*** Block opens ***
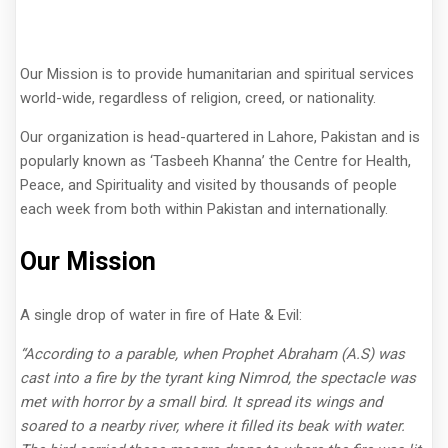
Our Mission is to provide humanitarian and spiritual services
world-wide, regardless of religion, creed, or nationality.
Our organization is head-quartered in Lahore, Pakistan and is
popularly known as ‘Tasbeeh Khanna’ the Centre for Health,
Peace, and Spirituality and visited by thousands of people
each week from both within Pakistan and internationally.
Our Mission
A single drop of water in fire of Hate & Evil:
“According to a parable, when Prophet Abraham (A.S) was
cast into a fire by the tyrant king Nimrod, the spectacle was
met with horror by a small bird. It spread its wings and
soared to a nearby river, where it filled its beak with water.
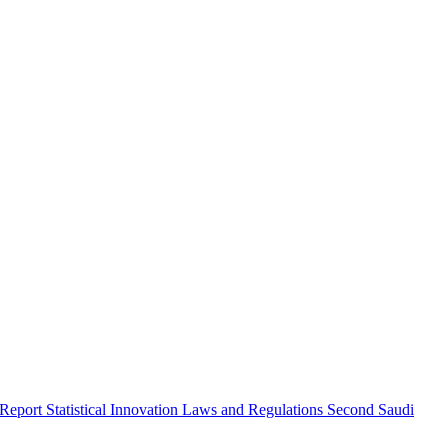
 Report
Statistical Innovation
Laws and Regulations
Second Saudi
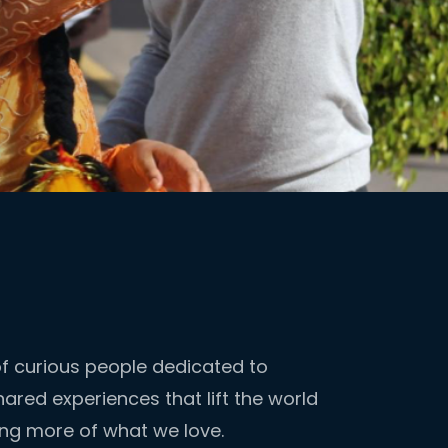
 curious people dedicated to
ared experiences that lift the world
ing more of what we love.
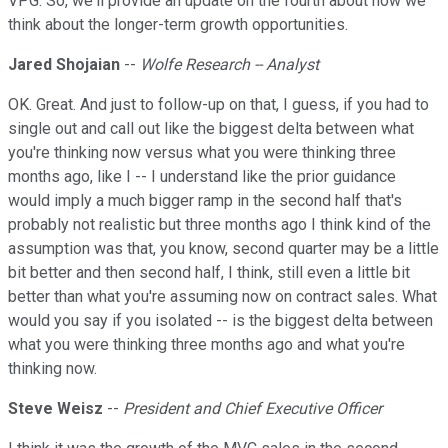
VPG. So, we'll provide an update on the fourth about how we
think about the longer-term growth opportunities.
Jared Shojaian
--
Wolfe Research -- Analyst
OK. Great. And just to follow-up on that, I guess, if you had to
single out and call out like the biggest delta between what
you're thinking now versus what you were thinking three
months ago, like I -- I understand like the prior guidance
would imply a much bigger ramp in the second half that's
probably not realistic but three months ago I think kind of the
assumption was that, you know, second quarter may be a little
bit better and then second half, I think, still even a little bit
better than what you're assuming now on contract sales. What
would you say if you isolated -- is the biggest delta between
what you were thinking three months ago and what you're
thinking now.
Steve Weisz
--
President and Chief Executive Officer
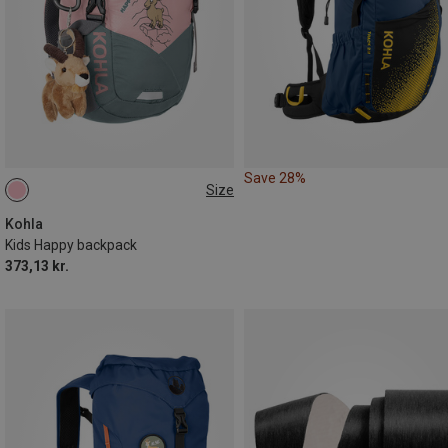
Save 28%
Size
10L
Kohla
Kids Happy backpack
373,13 kr.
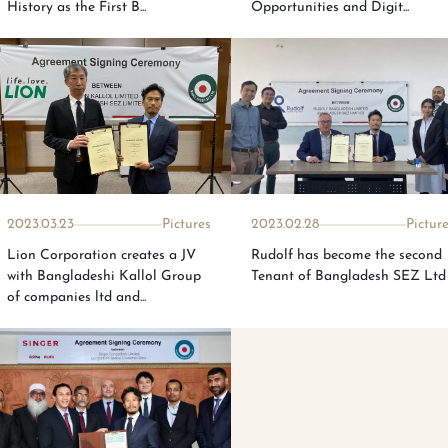
History as the First B...
Opportunities and Digit...
2023.03.23
Pictures
2023.02.28
Pictur
Lion Corporation creates a JV
Rudolf has become the second
with Bangladeshi Kallol Group
Tenant of Bangladesh SEZ Ltd
of companies ltd and...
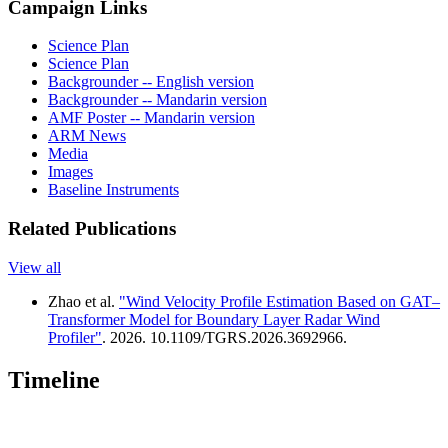
Campaign Links
Science Plan
Science Plan
Backgrounder -- English version
Backgrounder -- Mandarin version
AMF Poster -- Mandarin version
ARM News
Media
Images
Baseline Instruments
Related Publications
View all
Zhao et al.
"Wind Velocity Profile Estimation Based on GAT–
Transformer Model for Boundary Layer Radar Wind
Profiler"
. 2026. 10.1109/TGRS.2026.3692966.
Timeline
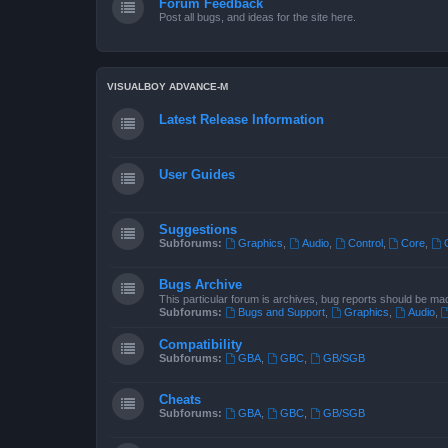
Forum Feedback
Post all bugs, and ideas for the site here.
VISUALBOY ADVANCE-M
Latest Release Information
User Guides
Suggestions
Subforums:
Graphics
,
Audio
,
Control
,
Core
,
Bugs Archive
This particular forum is archives, bug reports should be ma
Subforums:
Bugs and Support
,
Graphics
,
Audio
,
Compatibility
Subforums:
GBA
,
GBC
,
GB/SGB
Cheats
Subforums:
GBA
,
GBC
,
GB/SGB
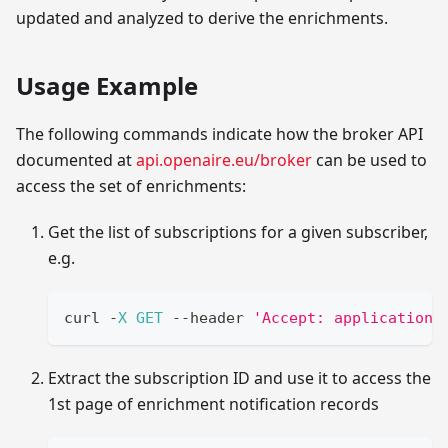
updated and analyzed to derive the enrichments.
Usage Example
The following commands indicate how the broker API
documented at
api.openaire.eu/broker
can be used to
access the set of enrichments:
Get the list of subscriptions for a given subscriber,
e.g.
curl 
-
X
GET
--
header 
'Accept: application/
Extract the subscription ID and use it to access the
1st page of enrichment notification records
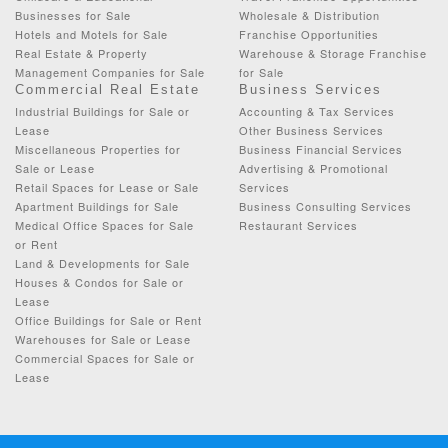
Businesses for Sale
Wholesale & Distribution
Hotels and Motels for Sale
Franchise Opportunities
Real Estate & Property
Warehouse & Storage Franchise
Management Companies for Sale
for Sale
Commercial Real Estate
Business Services
Industrial Buildings for Sale or
Accounting & Tax Services
Lease
Other Business Services
Miscellaneous Properties for
Business Financial Services
Sale or Lease
Advertising & Promotional
Retail Spaces for Lease or Sale
Services
Apartment Buildings for Sale
Business Consulting Services
Medical Office Spaces for Sale
Restaurant Services
or Rent
Land & Developments for Sale
Houses & Condos for Sale or
Lease
Office Buildings for Sale or Rent
Warehouses for Sale or Lease
Commercial Spaces for Sale or
Lease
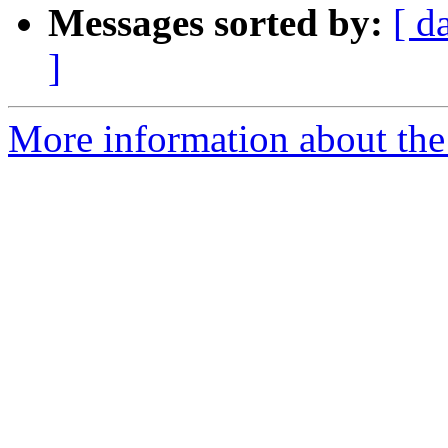
Messages sorted by:
[ d
]
More information about the 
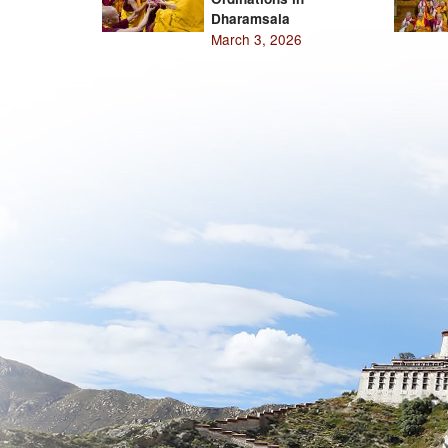
Dharamsala
March 3, 2026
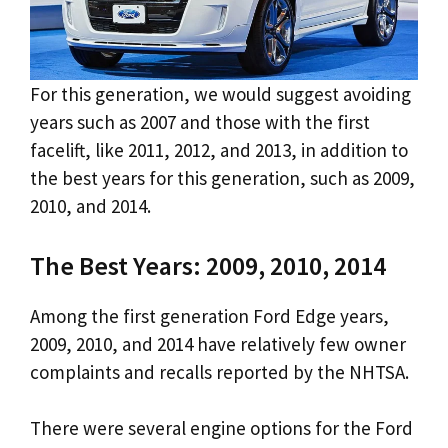
For this generation, we would suggest avoiding
years such as 2007 and those with the first
facelift, like 2011, 2012, and 2013, in addition to
the best years for this generation, such as 2009,
2010, and 2014.
The Best Years: 2009, 2010, 2014
Among the first generation Ford Edge years,
2009, 2010, and 2014 have relatively few owner
complaints and recalls reported by the NHTSA.
There were several engine options for the Ford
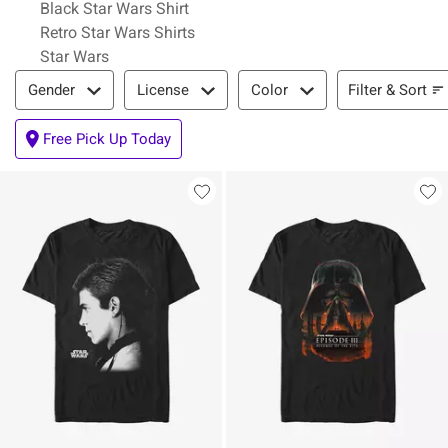
Black Star Wars Shirt
Retro Star Wars Shirts
Star Wars
Filter & Sort
Filter & Sort
Gender
License
Color
Free Pick Up Today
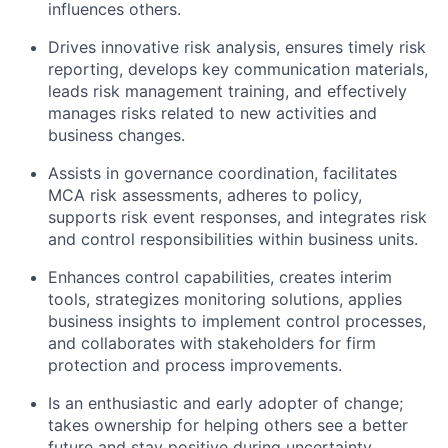
influences others.
Drives innovative risk analysis, ensures timely risk
reporting, develops key communication materials,
leads risk management training, and effectively
manages risks related to new activities and
business changes.
Assists in governance coordination, facilitates
MCA risk assessments, adheres to policy,
supports risk event responses, and integrates risk
and control responsibilities within business units.
Enhances control capabilities, creates interim
tools, strategizes monitoring solutions, applies
business insights to implement control processes,
and collaborates with stakeholders for firm
protection and process improvements.
Is an enthusiastic and early adopter of change;
takes ownership for helping others see a better
future and stay positive during uncertainty.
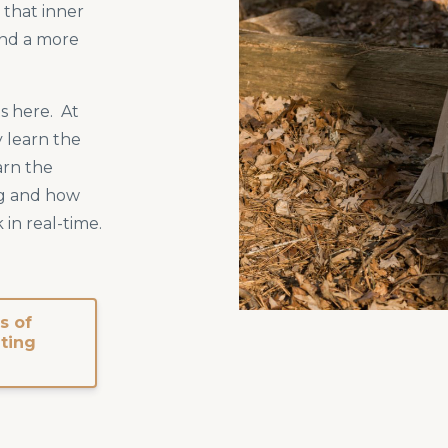
e that inner
nd a more
s here. At
 learn the
arn the
g and how
 in real-time.
s of
iting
*** Block closes ***
» Problem description
Go through the material above and report each line containing "between".

» Exercise output
single out and call out like the biggest delta between what
would you say if you isolated -- is the biggest delta between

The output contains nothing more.